# Proving Identities

• Oct 28th 2009, 12:13 PM
Velvet Love
Proving Identities
How do I show that the sum from {i=1} to {n} (2i-1) is equal to n^2 for all natural numbers n?
• Oct 28th 2009, 12:26 PM
Bruno J.
Try induction!
• Oct 28th 2009, 12:28 PM
Velvet Love
I don't know what that is. XD
We haven't learned it yet.
When I look at the formulas and rules, I find nothing that helps at all.
• Oct 28th 2009, 12:36 PM
Bruno J.
Well I can give you the identity $\displaystyle \sum_{j=1}^nj=\frac{n(n+1)}{2}$. See if you can solve the problem using this, and then if you wish we will look at how to prove it.
• Oct 28th 2009, 12:41 PM
Velvet Love
Alright. Now i've gotten the original sum down to this:

2* sum from {i=1} to {n} i = (n(n+1))/2 - sum from {i=1} to {n} 1 = n.

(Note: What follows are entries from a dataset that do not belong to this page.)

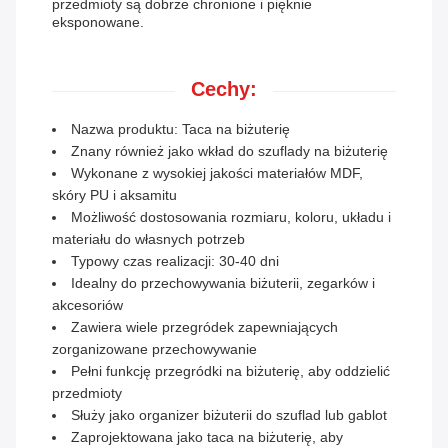
przedmioty są dobrze chronione i pięknie
eksponowane.
Cechy:
Nazwa produktu: Taca na biżuterię
Znany również jako wkład do szuflady na biżuterię
Wykonane z wysokiej jakości materiałów MDF,
skóry PU i aksamitu
Możliwość dostosowania rozmiaru, koloru, układu i
materiału do własnych potrzeb
Typowy czas realizacji: 30-40 dni
Idealny do przechowywania biżuterii, zegarków i
akcesoriów
Zawiera wiele przegródek zapewniających
zorganizowane przechowywanie
Pełni funkcję przegródki na biżuterię, aby oddzielić
przedmioty
Służy jako organizer biżuterii do szuflad lub gablot
Zaprojektowana jako taca na biżuterię, aby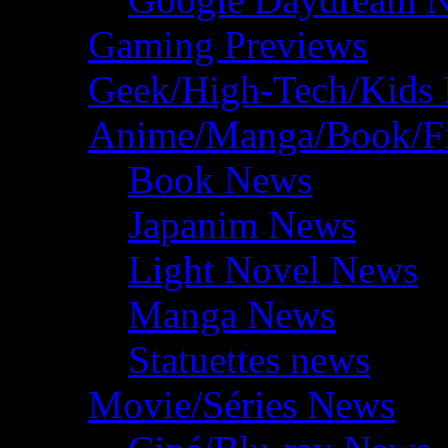
Gaming Previews
Geek/High-Tech/Kids
Anime/Manga/Book/F
Book News
Japanim News
Light Novel News
Manga News
Statuettes news
Movie/Séries News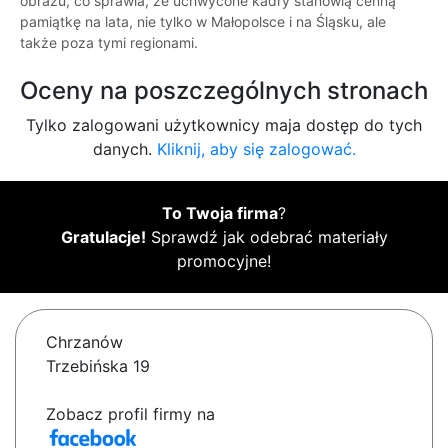
obrazu, co sprawia, że uchwycone kadry stanowią cenną
pamiątkę na lata, nie tylko w Małopolsce i na Śląsku, ale
także poza tymi regionami.
Oceny na poszczególnych stronach
Tylko zalogowani użytkownicy maja dostęp do tych
danych.
Kliknij, aby się zalogować.
To Twoja firma
?
Gratulacje!
Sprawdź jak odebrać materiały
promocyjne!
Chrzanów
Trzebińska 19
Zobacz profil firmy na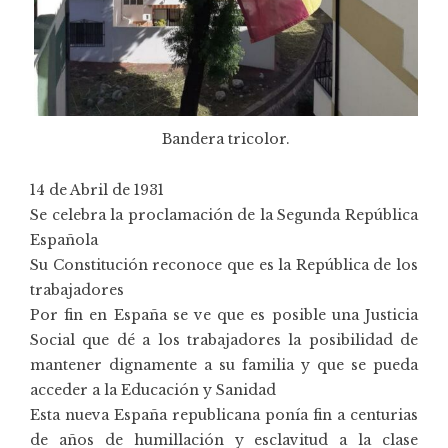
Bandera tricolor.
14 de Abril de 1931
Se celebra la proclamación de la Segunda República
Española
Su Constitución reconoce que es la República de los
trabajadores
Por fin en España se ve que es posible una Justicia
Social que dé a los trabajadores la posibilidad de
mantener dignamente a su familia y que se pueda
acceder a la Educación y Sanidad
Esta nueva España republicana ponía fin a centurias
de años de humillación y esclavitud a la clase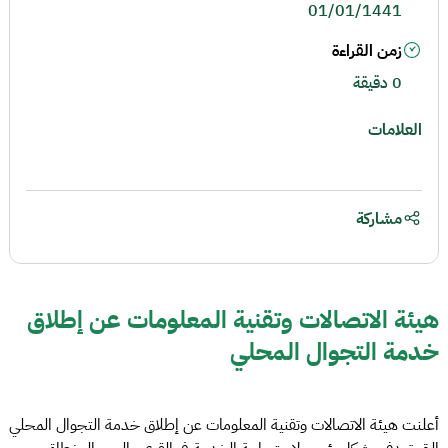
01/01/1441
زمن القراءة
0 دقيقة
العلامات
مشاركة
هيئة الاتصالات وتقنية المعلومات عن إطلاق
خدمة التجوال المحلي
أعلنت هيئة الاتصالات وتقنية المعلومات عن إطلاق خدمة التجوال المحلي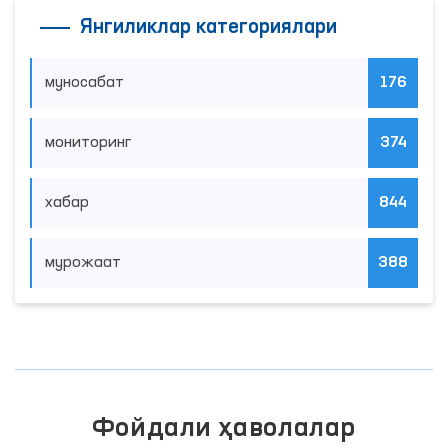
Янгиликлар категориялари
муносабат
176
мониторинг
374
хабар
844
мурожаат
388
Фойдали ҳаволалар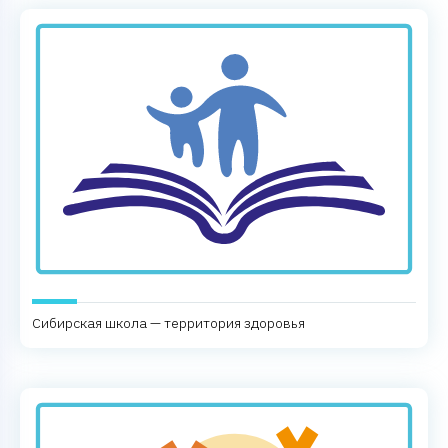
Сибирская школа — территория здоровья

Now I think I have to prove it, but I don't know how.
• Oct 28th 2009, 12:47 PM
Bruno J.

So you have $\displaystyle \sum_{j=1}^n(2j-1)=2\left\{n(n+1)/2\right\}-n=n^2+n-n=n^2$.

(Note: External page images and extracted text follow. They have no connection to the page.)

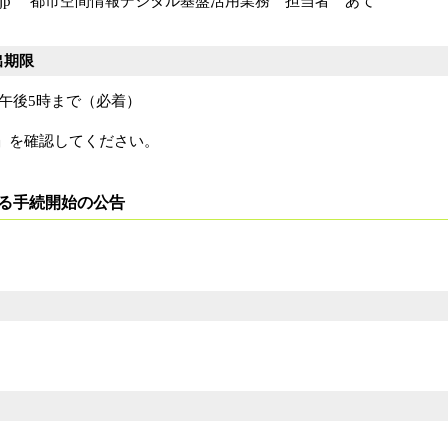
ma.nagano.jp 都市空間情報デジタル基盤活用業務 担当者 あて
出期限
）午後5時まで（必着）
」を確認してください。
る手続開始の公告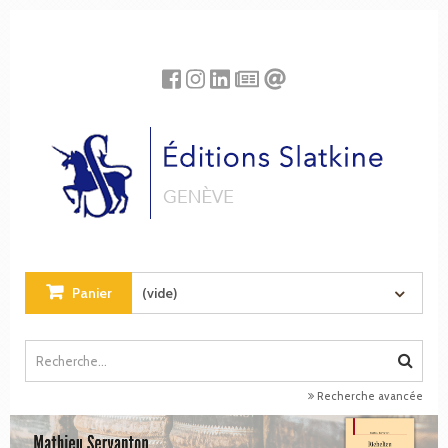
Panneau de gestion des cookies
Panier
(vide)
Recherche avancée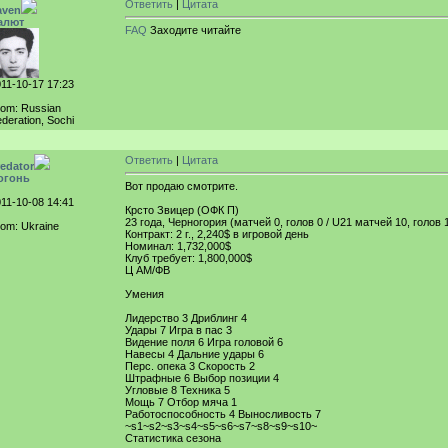
Ответить
|
Цитата
aven
алют
FAQ
Заходите читайте
11-10-17 17:23
rom: Russian
deration, Sochi
Ответить
|
Цитата
redator
огонь
Вот продаю смотрите.
11-10-08 14:41
Крсто Звицер (ОФК П)
23 года, Черногория (матчей 0, голов 0 / U21 матчей 10, голов 
om: Ukraine
Контракт: 2 г., 2,240$ в игровой день
Номинал: 1,732,000$
Клуб требует: 1,800,000$
Ц АМ/ФВ
Умения
Лидерство 3 Дриблинг 4
Удары 7 Игра в пас 3
Видение поля 6 Игра головой 6
Навесы 4 Дальние удары 6
Перс. опека 3 Скорость 2
Штрафные 6 Выбор позиции 4
Угловые 8 Техника 5
Мощь 7 Отбор мяча 1
Работоспособность 4 Выносливость 7
~s1~s2~s3~s4~s5~s6~s7~s8~s9~s10~
Статистика сезона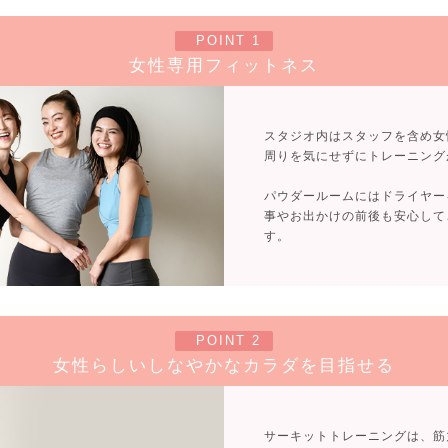
POINT 1
女性専用フィットネス
スタジオ内はスタッフを含め女
周りを気にせずにトレーニング
パウダールームにはドライヤー
事やお出かけの前後も安心して
す。
POINT 2
女性らしいしなやかなカラダを目指せる
サーキットトレーニングは、筋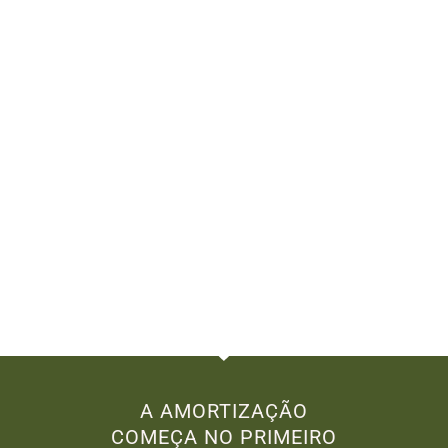
A AMORTIZAÇÃO
COMEÇA NO PRIMEIRO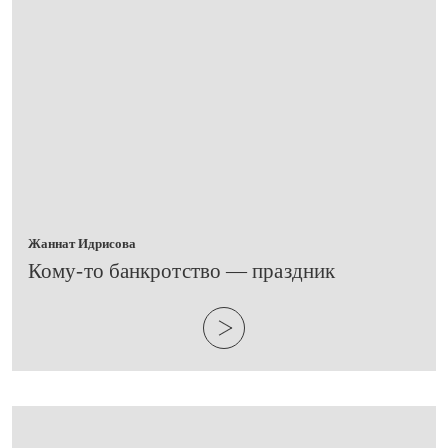
Жаннат Идрисова
​Кому-то банкротство — праздник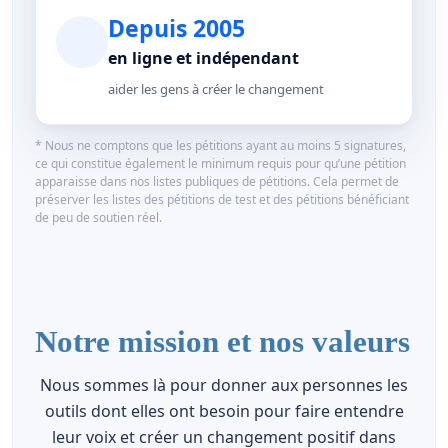
Depuis 2005
en ligne et indépendant
aider les gens à créer le changement
* Nous ne comptons que les pétitions ayant au moins 5 signatures,
ce qui constitue également le minimum requis pour qu’une pétition
apparaisse dans nos listes publiques de pétitions. Cela permet de
préserver les listes des pétitions de test et des pétitions bénéficiant
de peu de soutien réel.
Notre mission et nos valeurs
Nous sommes là pour donner aux personnes les
outils dont elles ont besoin pour faire entendre
leur voix et créer un changement positif dans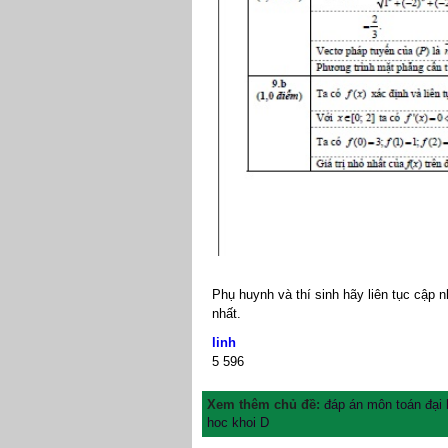
Phụ huynh và thí sinh hãy liên tục cập n
nhất.
linh
5
596
Xem thêm chủ đề:
đáp án môn toán đại 
hoc khoi D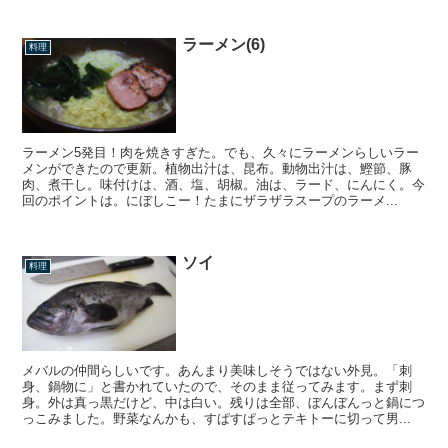
ラーメン(6)
料理
ラーメン5発目！肉を焼きすぎた。でも、久々にラーメンらしいラー
メンができたので更新。植物出汁は、昆布。動物出汁は、鰹節、豚
肉、煮干し。味付けは、酒、塩、胡椒。油は、ラード、にんにく。今
回のポイントは。にぼしこー！たまにザラザラスープのラーメ...
ソイ
料理
メバルの仲間らしいです。あんまり美味しそうではない外見。「刺
身、鍋物に」と書かれていたので、そのまま従ってみます。まず刺
身。外は真っ黒だけど、中は白い。残りは全部、ぼんぼんっと鍋につ
っこみました。野菜なんかも、すぱすぱっとテキトーに切って男...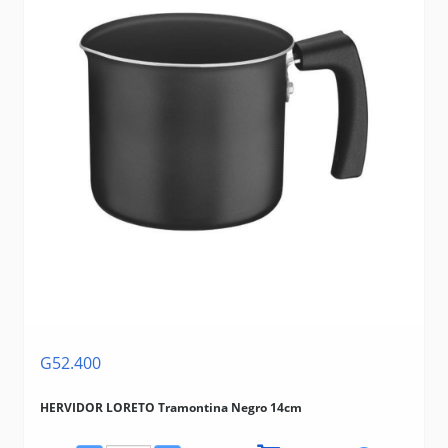
G52.400
HERVIDOR LORETO Tramontina Negro 14cm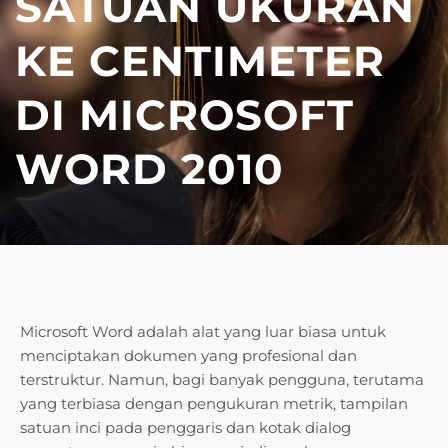
SATUAN UKURAN
KE CENTIMETER
DI MICROSOFT
WORD 2010
Microsoft Word adalah alat yang luar biasa untuk
menciptakan dokumen yang profesional dan
terstruktur. Namun, bagi banyak pengguna, terutama
yang terbiasa dengan pengukuran metrik, tampilan
satuan inci pada penggaris dan kotak dialog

Now, to prove that $\displaystyle 1+2+...+n=n(n+1)/2$, consider

$\displaystyle S=1+2+...+n$

and add it to the same sum, written backwards :

$\displaystyle S=n+(n-1)+..+1$.

Add them vertically, term by term. What do you get?
• Oct 28th 2009, 12:57 PM
Velvet Love
I'm confused as to what you are asking.
I have to prove that all of that equals n^2, for all natural numbers n
• Oct 28th 2009, 12:59 PM
Bruno J.
Yes; I have showed you how to do that, but I've used an identity which we have not proved, namely $\displaystyle 1+2+...+n=n(n+1)/2$. I was suggesting a proof of the latter identity.
• Oct 28th 2009, 01:04 PM
Velvet Love
Oh ok. I have one question. Since the problem has 2 in front of the sigma notation in the first term, could i cancel the two out to get sum from {i=1} to {n} n^2 + n - sum from {i=1} to {n} n?
And then I could cancel one n out, which would give me
sum from {i=1} to {n} n^2?
I think that is how you prove it, but I cannot be sure
• Oct 28th 2009, 01:26 PM
Bruno J.
Yes, that is what you have to do. Read my post above :

Quote:

Originally Posted by Bruno J.
So you have $\displaystyle \sum_{j=1}^n(2j-1)=2\left\{n(n+1)/2\right\}-n=n^2+n-n=n^2$.

• Oct 28th 2009, 01:33 PM
Velvet Love
Oh ok. I looked at that equation and I just didn't think. Thank you though! You pointed me in the right direction, and gave me the answer, but I didn't realize you gave me the answer, and I got it myself.
Thanks!